I talk to so many adopted people that half the time I don’t know whether the thoughts and feelings I have are mine or someone else’s. In an adoptee group I do Sunday mornings, today someone talked about carrying undeveloped seeds of self in their body, and I had a picture of a rocket getting ready to blast off, the steam and fire, the countdown, the contained energy almost painful to witness because, you know as the observer, when the rocket needs to do its thing and go. The rocket wasn’t meant just to blow steam for days and weeks and years as it waited for lift off. It was created to fly.
I test drove a BMW once and knew right away it would be a terrible car for me to own. My feeling was that car was not happy going 30 or 40 or even 60 miles an hour. I guessed I would feel most in alignment with the potential energy of that car when it was going about 85. Anything less than that made me feel like I was walking a tiger on a tight leash.
When you are raised by people who are not genetic mirrors to your body and mind, or when you are raised by an alcoholic parent who sees the bottle with more interest than they see you, or if a parent dies when you are young, or when you are sexually abused before you know how to talk about what happened, or when you have a narcissistic parent, or when you were in NICU as a baby, or on and on and on, important seeds of potential in your being that needed recognition, mirroring, tending to, observation, and encouragement, can have a failure to thrive crisis where, like a person who refuses to unfist their hands, it’s a challenge to reach for what you really want.
You know that feeling when you have to take a shit? (Sorry.) Imagine living like that all the time but never getting the satisfaction of relief.
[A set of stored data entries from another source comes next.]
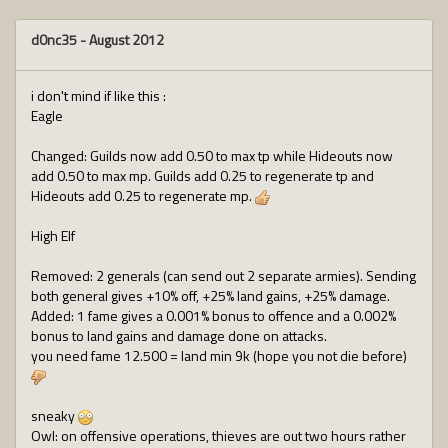
d0nc35
-
August 2012
i don't mind if like this :
Eagle
Changed: Guilds now add 0.50 to max tp while Hideouts now
add 0.50 to max mp. Guilds add 0.25 to regenerate tp and
Hideouts add 0.25 to regenerate mp.
High Elf
Removed: 2 generals (can send out 2 separate armies). Sending
both general gives +10% off, +25% land gains, +25% damage.
Added: 1 fame gives a 0.001% bonus to offence and a 0.002%
bonus to land gains and damage done on attacks.
you need fame 12.500 = land min 9k (hope you not die before)
sneaky
Owl: on offensive operations, thieves are out two hours rather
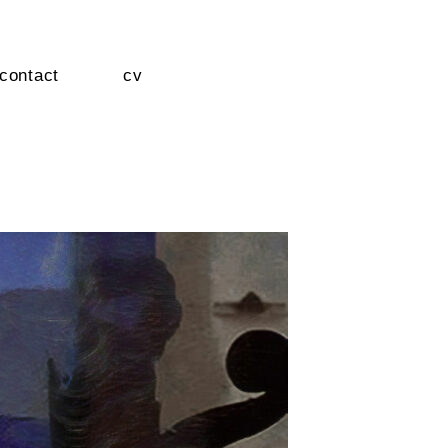
contact
cv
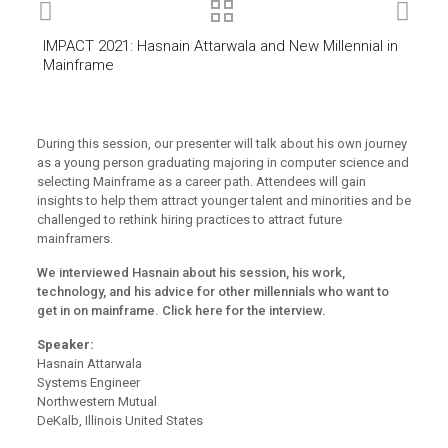
IMPACT 2021: Hasnain Attarwala and New Millennial in
Mainframe
During this session, our presenter will talk about his own journey
as a young person graduating majoring in computer science and
selecting Mainframe as a career path. Attendees will gain
insights to help them attract younger talent and minorities and be
challenged to rethink hiring practices to attract future
mainframers.
We interviewed Hasnain about his session, his work,
technology, and his advice for other millennials who want to
get in on mainframe.
Click here for the interview.
Speaker:
Hasnain Attarwala
Systems Engineer
Northwestern Mutual
DeKalb, Illinois United States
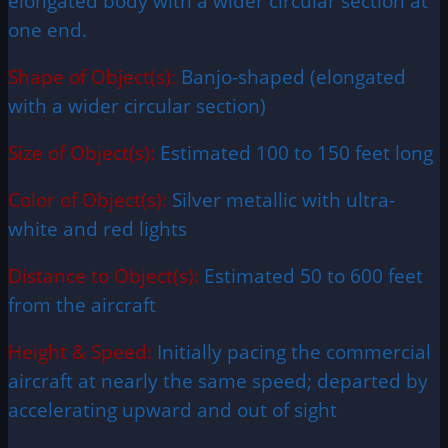
elongated body with a wider circular section at
one end.
Shape of Object(s):
Banjo-shaped (elongated
with a wider circular section)
Size of Object(s):
Estimated 100 to 150 feet long
Color of Object(s):
Silver metallic with ultra-
white and red lights
Distance to Object(s):
Estimated 50 to 600 feet
from the aircraft
Height & Speed:
Initially pacing the commercial
aircraft at nearly the same speed; departed by
accelerating upward and out of sight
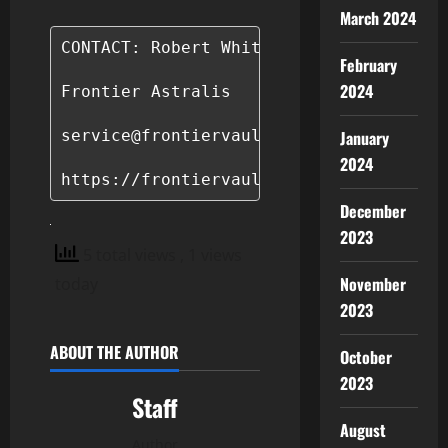
March 2024
CONTACT: Robert Whitman

February
2024
Frontier Astralis

service@frontiervaultcoin.com

January
2024
https://frontiervaultcoin.com/
December
2023
5 total views
, 1 views
November
today
2023
ABOUT THE AUTHOR
October
2023
Staff
August
Author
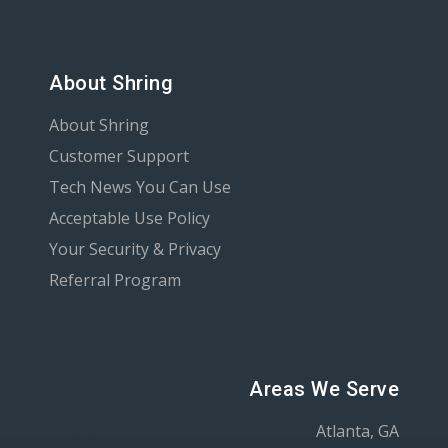
About Shring
About Shring
Customer Support
Tech News You Can Use
Acceptable Use Policy
Your Security & Privacy
Referral Program
Areas We Serve
Atlanta, GA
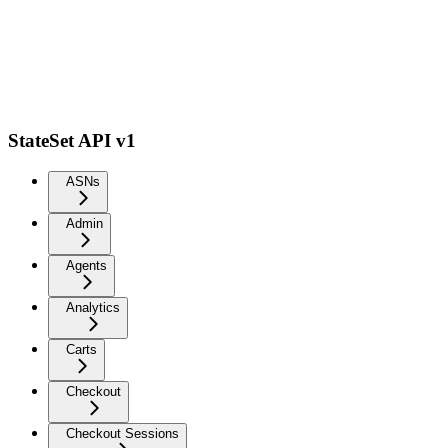
StateSet API v1
ASNs
Admin
Agents
Analytics
Carts
Checkout
Checkout Sessions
You know that feeling when you pop open a can of Coke? Imagine if the action was silent. Imagine being in class and having the teacher ask you 100 questions and not getting one answer right. Imagine looking in the mirror and only seeing the wall behind you.
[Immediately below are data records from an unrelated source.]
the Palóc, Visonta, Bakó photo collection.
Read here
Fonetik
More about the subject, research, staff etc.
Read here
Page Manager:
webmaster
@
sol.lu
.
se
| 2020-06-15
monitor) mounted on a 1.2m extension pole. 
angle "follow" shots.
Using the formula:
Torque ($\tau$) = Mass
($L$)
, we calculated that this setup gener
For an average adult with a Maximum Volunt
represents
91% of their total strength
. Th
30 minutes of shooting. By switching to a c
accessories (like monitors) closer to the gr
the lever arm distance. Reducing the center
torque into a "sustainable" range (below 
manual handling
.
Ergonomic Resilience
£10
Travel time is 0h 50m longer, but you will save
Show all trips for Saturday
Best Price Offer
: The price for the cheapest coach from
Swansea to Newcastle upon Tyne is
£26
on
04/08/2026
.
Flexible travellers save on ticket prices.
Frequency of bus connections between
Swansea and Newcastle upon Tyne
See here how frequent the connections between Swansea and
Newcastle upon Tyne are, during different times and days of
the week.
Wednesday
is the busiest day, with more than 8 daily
A person could go nuts living like that. It’s like a lifetime of flicking on a light switch only to never have lights go on. This kind of unfulfilled action can become unbearable, so, to survive, a person might stop expecting anything, stop caring. A person might get eczema or start to take drugs or drink a lot of beer so that reality would fuzz over and be easier to tolerate. A person might get a gun and blow out their screaming brains.
What I’m saying is, if you have seeds of potential in you that have not been encouraged or allowed to fully germinate, the seeds don’t disappear just as a car doesn’t disappear if you don’t drive it. The car sits there and quietly falls apart. I don’t think seeds of potential sit there in you like a doily on a table. I think they squirm, rot, have tantrums, emit poison, become cancer, or fury, or make you collapse because they are sucking up all your energy.
I have a friend whose parents forced her major in business instead of liberal arts when she was young. They wanted her to be able to own the two houses she owns now, have the three kids in good schools, drive the nice car, wear the big diamond earrings. She made her parents happy, and she gets to think about this as she drinks in secret on her way home from work, as she chugs at the hidden bottle of wine in the bathroom while her family sits at dinner. Unrealized potential is so thirsty, so hungry, so mean, so heartbroken.
What do you do when, at thirty, at forty, at sixty, you discover these seeds in yourself? What happens when you realize the source of your eczema is your desire to play the piano, a thing deemed too loud by your noise-sensitive mother all those years ago? What happens when you realize your urge to learn how to cage fight was a real thing and your soccer-playing family and friends’ bewilderment kept you on the pitch instead of doing what your body and mind both needed and craved? What happens when you find yourself married and in a career and in a house that all turn out to not be in alignment with base seeds that have been suffocating inside of you for decades?
Chaos.
To go from a seed to a carrot, to a sunflower, to a birch tree is its own kind of chaos. To go from coping you to thriving you is chaotic—you are bringing the chaos that has existed deep in your body, finally, out to meet the light. In order to have order, generally, you need to have disorder first. I am fascinated by our culture’s aversion to chaos, especially in schools where things are supposed to be orderly so they can be on some sort of gradable scale and especially in the people I know who feel they should be living a life not like the one they are currently investing their energy in. Feeling chaos inside of yourself because, at fifty, suddenly you are doing things you’ve never allowed yourself to do before can be so destabilizing.
Hallelujah.
Here’s to destabilizing the foundations we’ve built out of fear and habit. Here’s to letting the things we didn’t even know we wanted take over our lives.
I turned 58 yesterday, and so I am thinking about seeds. I’m wondering what I’ve got in me. I’m wondering what’s going to happen next. I’m curious about what I’m going to do, what I’ll find, what I’ll let see the light of day.